While there’s a lot of discussion regarding the matter of origins and how it all came to be, my increasing preference is to focus on the question of “why” it all came to be. The “how” question only seems to divide people including believers, and in all honesty, the Church hasn’t always been the leaders in scientific thought and discovery. Remember Galileo?
Recently I came across this statement from the Belgic Confession (doctrinal standard of the 14th century Reformed Churches in Belgium and Netherlands) that affirms in a deep theological way, the answer to the question – “Why did God create the universe?”
Here is how it reads:
Article 2: The Means by Which We Know God
We know him by two means:
- First, by the creation, preservation, and government of the universe, since that universe is before our eyes like a beautiful book in which all creatures, great and small, are as letters to make us ponder the invisible things of God: his eternal power, and his divinity, as the apostle Paul says in Romans 1:20 “All these things are enough to convict men and to leave them without excuse.”
- Second, he makes himself known to us more openly by his holy and divine Word, as much as we need in this life, for his glory and for the salvation of his own.

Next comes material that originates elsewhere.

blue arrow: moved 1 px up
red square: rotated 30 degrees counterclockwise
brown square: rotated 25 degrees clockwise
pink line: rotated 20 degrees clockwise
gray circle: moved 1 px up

John Stott, a leading evangelical thinker, writer, lecturer, and although unknown to many, an avid naturalist and ornithologist, summarized it by saying, “It is through God’s creation that we see his glory; it is by his Word [Bible] that we come understand his grace.”

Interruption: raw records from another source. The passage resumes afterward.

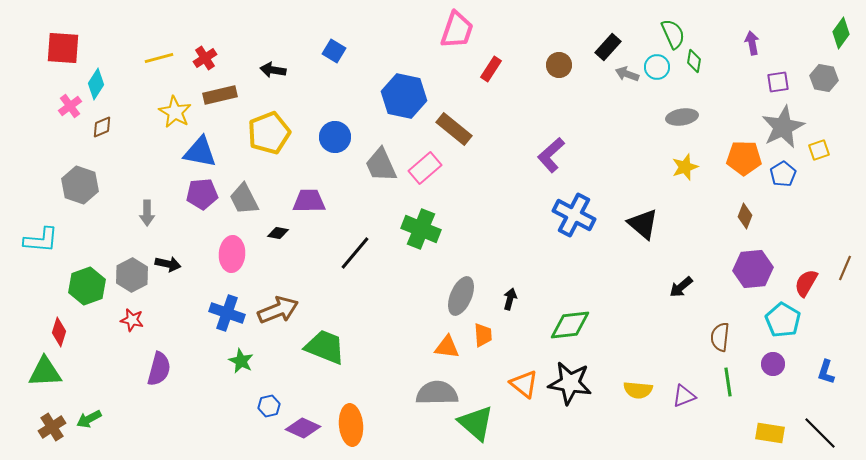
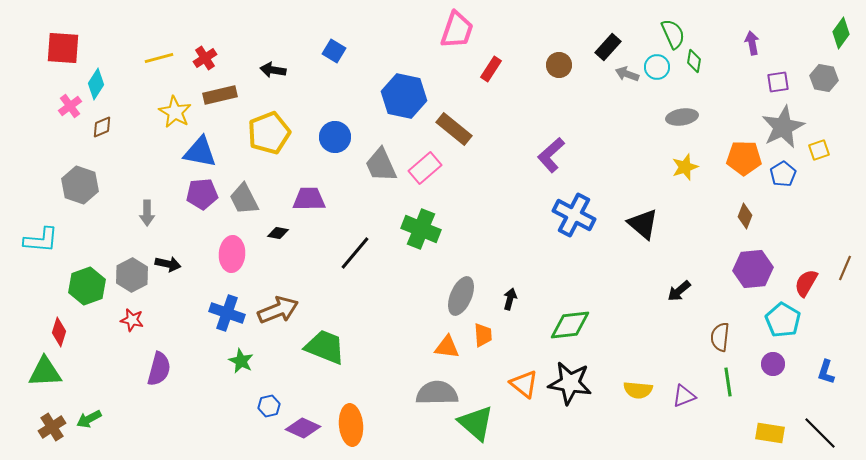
purple trapezoid at (309, 201): moved 2 px up
black arrow at (681, 287): moved 2 px left, 4 px down
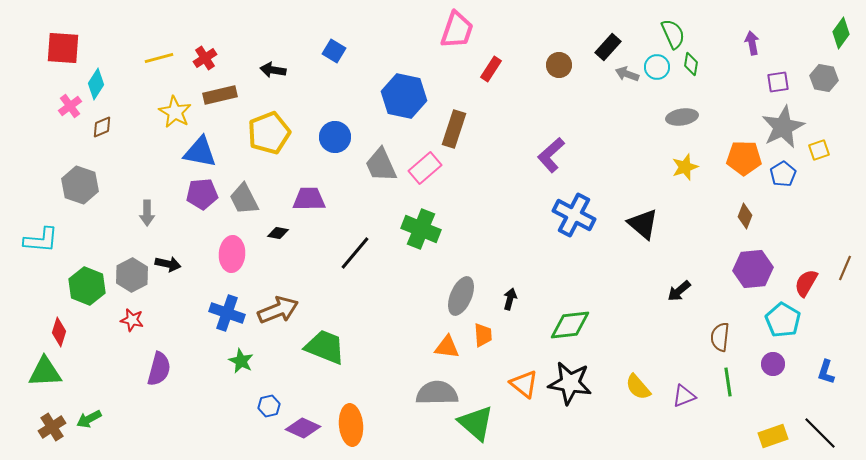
green diamond at (694, 61): moved 3 px left, 3 px down
brown rectangle at (454, 129): rotated 69 degrees clockwise
green hexagon at (87, 286): rotated 18 degrees counterclockwise
yellow semicircle at (638, 390): moved 3 px up; rotated 44 degrees clockwise
yellow rectangle at (770, 433): moved 3 px right, 3 px down; rotated 28 degrees counterclockwise
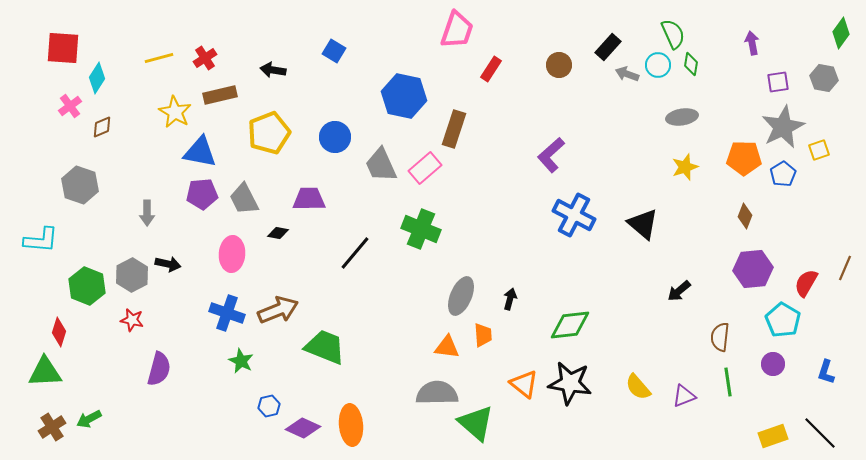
cyan circle at (657, 67): moved 1 px right, 2 px up
cyan diamond at (96, 84): moved 1 px right, 6 px up
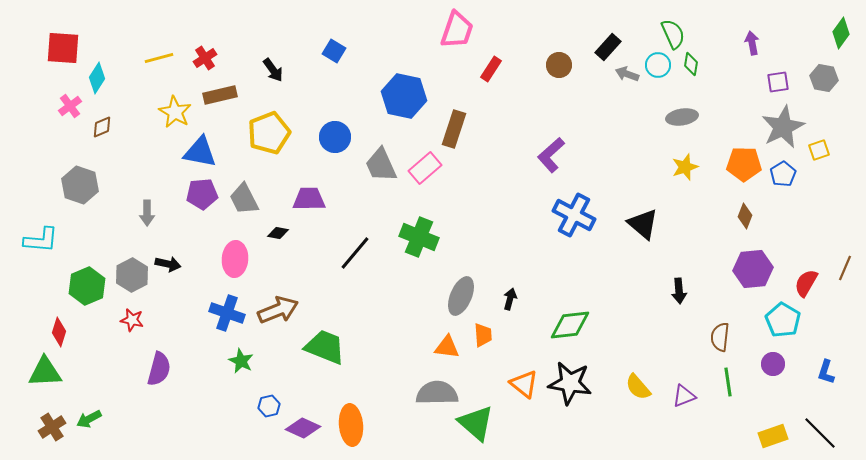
black arrow at (273, 70): rotated 135 degrees counterclockwise
orange pentagon at (744, 158): moved 6 px down
green cross at (421, 229): moved 2 px left, 8 px down
pink ellipse at (232, 254): moved 3 px right, 5 px down
green hexagon at (87, 286): rotated 15 degrees clockwise
black arrow at (679, 291): rotated 55 degrees counterclockwise
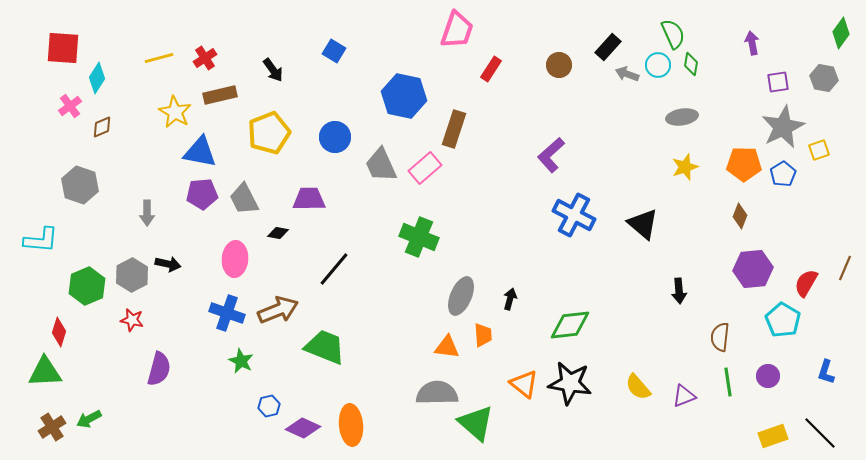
brown diamond at (745, 216): moved 5 px left
black line at (355, 253): moved 21 px left, 16 px down
purple circle at (773, 364): moved 5 px left, 12 px down
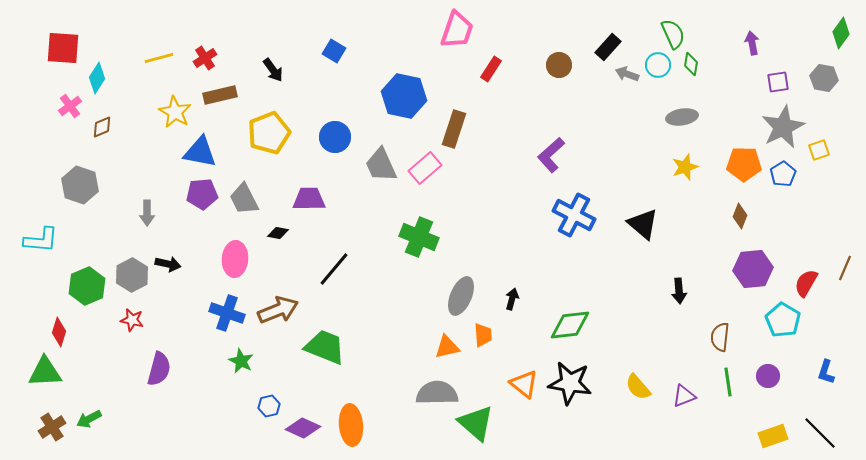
black arrow at (510, 299): moved 2 px right
orange triangle at (447, 347): rotated 20 degrees counterclockwise
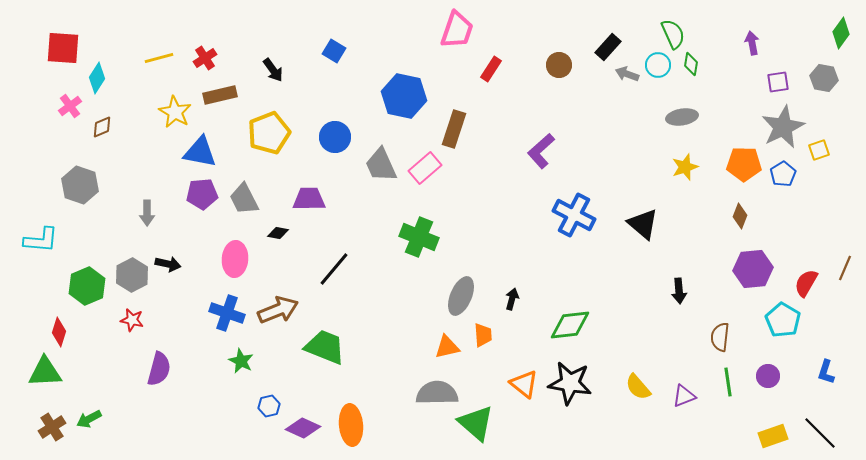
purple L-shape at (551, 155): moved 10 px left, 4 px up
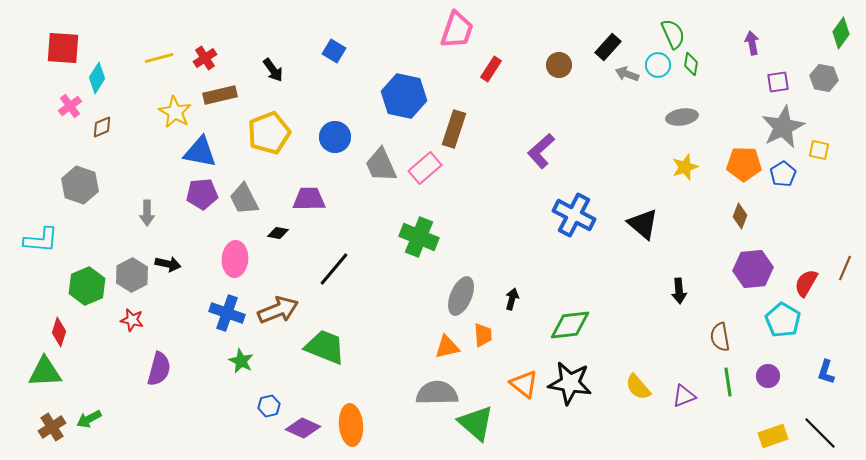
yellow square at (819, 150): rotated 30 degrees clockwise
brown semicircle at (720, 337): rotated 16 degrees counterclockwise
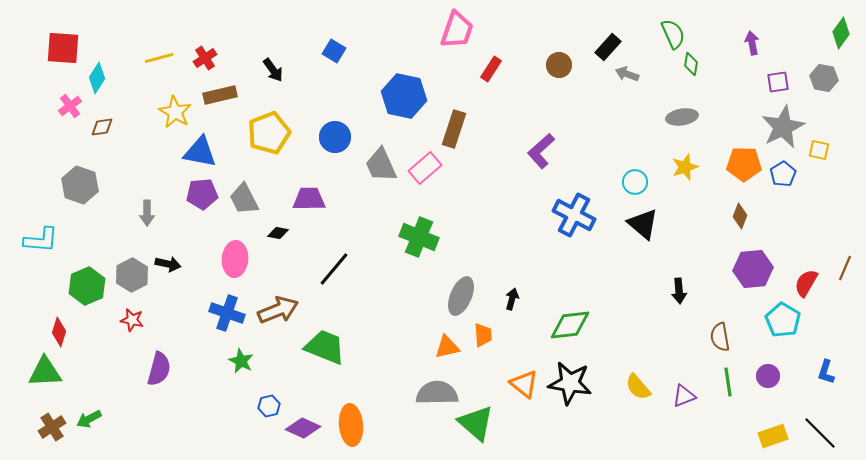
cyan circle at (658, 65): moved 23 px left, 117 px down
brown diamond at (102, 127): rotated 15 degrees clockwise
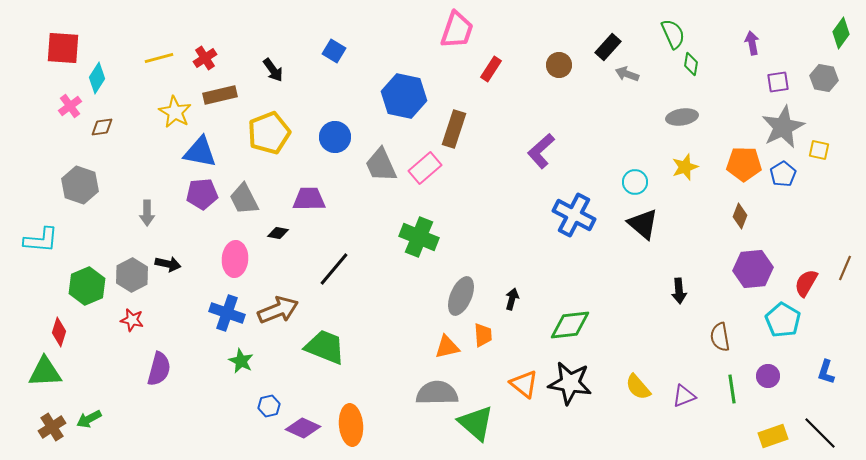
green line at (728, 382): moved 4 px right, 7 px down
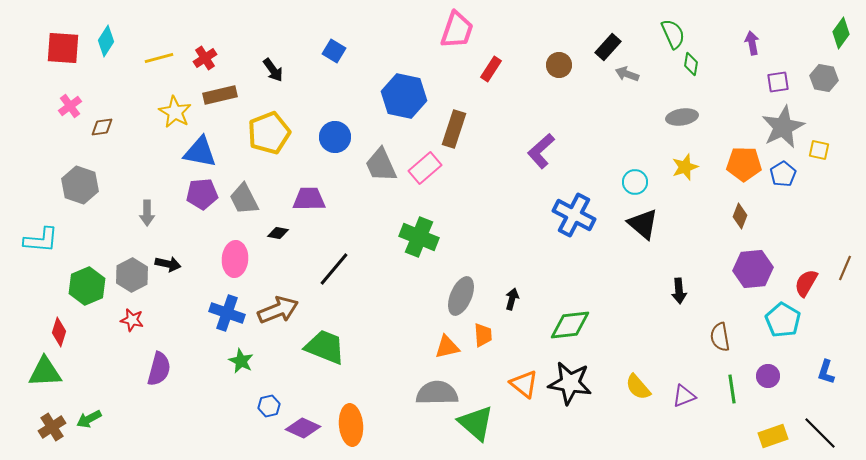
cyan diamond at (97, 78): moved 9 px right, 37 px up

In a recent gathering, a friend shared how he has been searching for proof of God’s existence for the past year. He has been asking God to show him a sign, to do something so he could be sure of his existence. It’s sad to think that God has demonstrated his glory to us in such extravagant ways and yet we miss the point. As one participant in the discussion put it, “For years I tried to follow the big bang theory to the very end of its logical course and when I did I still could not answer the question – but then who created the first hydrogen atom?”
I’ll tell you what, turn off the television tonight and step outside your back door. Look up at the sky and try to fathom the fact that no other planet in all the universe has been found that supports life as we know it here on earth. Then ask yourself why, not how. Why did God create an entire universe in which it appears earth may be the only planet on which life, as we know it, can be supported? And just why did he cause us to ponder questions like this? Finally, what conclusion do you think he intends us to draw?